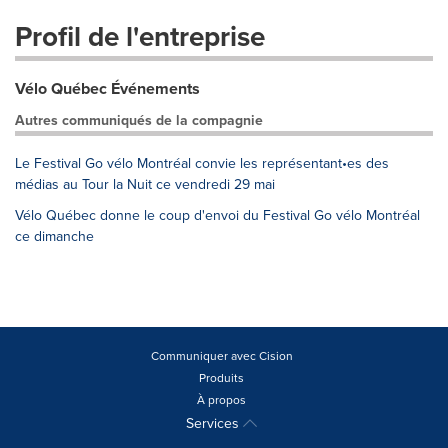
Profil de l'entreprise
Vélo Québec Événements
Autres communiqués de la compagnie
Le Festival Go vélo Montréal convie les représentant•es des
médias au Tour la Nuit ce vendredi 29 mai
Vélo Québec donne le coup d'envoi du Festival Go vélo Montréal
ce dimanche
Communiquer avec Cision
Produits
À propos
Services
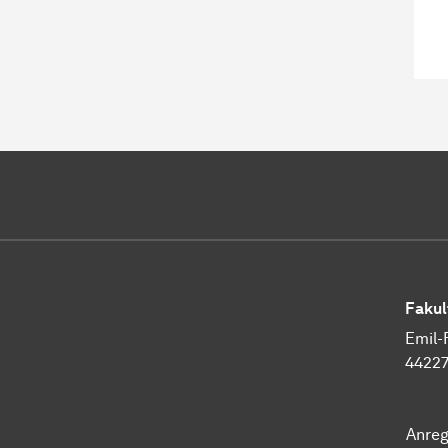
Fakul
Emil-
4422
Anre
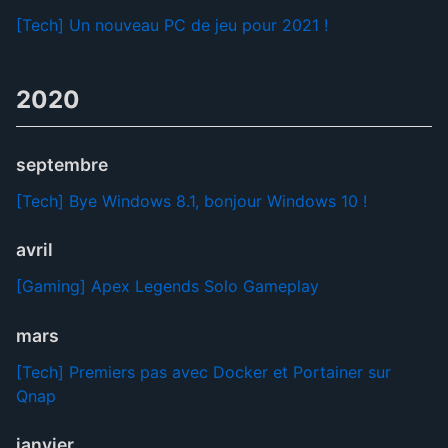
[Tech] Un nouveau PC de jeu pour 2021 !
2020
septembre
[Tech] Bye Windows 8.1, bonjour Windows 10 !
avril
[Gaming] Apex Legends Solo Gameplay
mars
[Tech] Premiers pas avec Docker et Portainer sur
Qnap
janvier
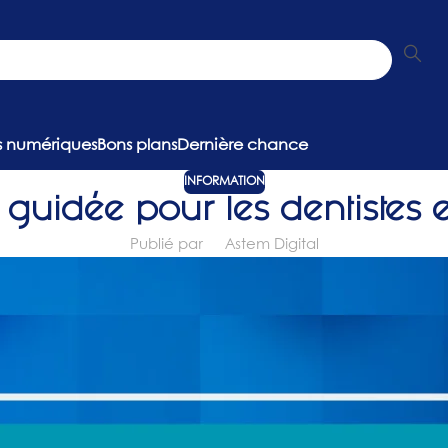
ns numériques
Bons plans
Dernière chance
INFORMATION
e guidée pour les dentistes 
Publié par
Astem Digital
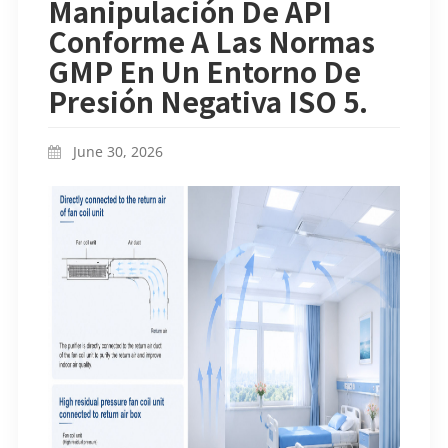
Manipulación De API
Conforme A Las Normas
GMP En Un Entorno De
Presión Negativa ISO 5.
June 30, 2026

______________________________

* _Instructions to follow_:
Pictures stay out. Write out everything else in the material exactly.

* _Exercise solution_:
Profil de l'entreprise
Vélo Québec Événements
Autres communiqués de la compagnie
Le Festival Go vélo Montréal convie les représentant•es des
médias au Tour la Nuit ce vendredi 29 mai
Vélo Québec donne le coup d'envoi du Festival Go vélo Montréal
ce dimanche
Communiquer avec Cision
Produits
À propos
Services
Fakul
Emil-
4422
Anre
[Tech] Un nouveau PC de jeu pour 2021 !
2020
septembre
[Tech] Bye Windows 8.1, bonjour Windows 10 !
avril
[Gaming] Apex Legends Solo Gameplay
mars
[Tech] Premiers pas avec Docker et Portainer sur
Qnap
janvier
ns numériques
Bons plans
Dernière chance
INFORMATION
e guidée pour les dentistes 
Publié par
Astem Digital
Manipulación De API
Conforme A Las Normas
GMP En Un Entorno De
Presión Negativa ISO 5.
June 30, 2026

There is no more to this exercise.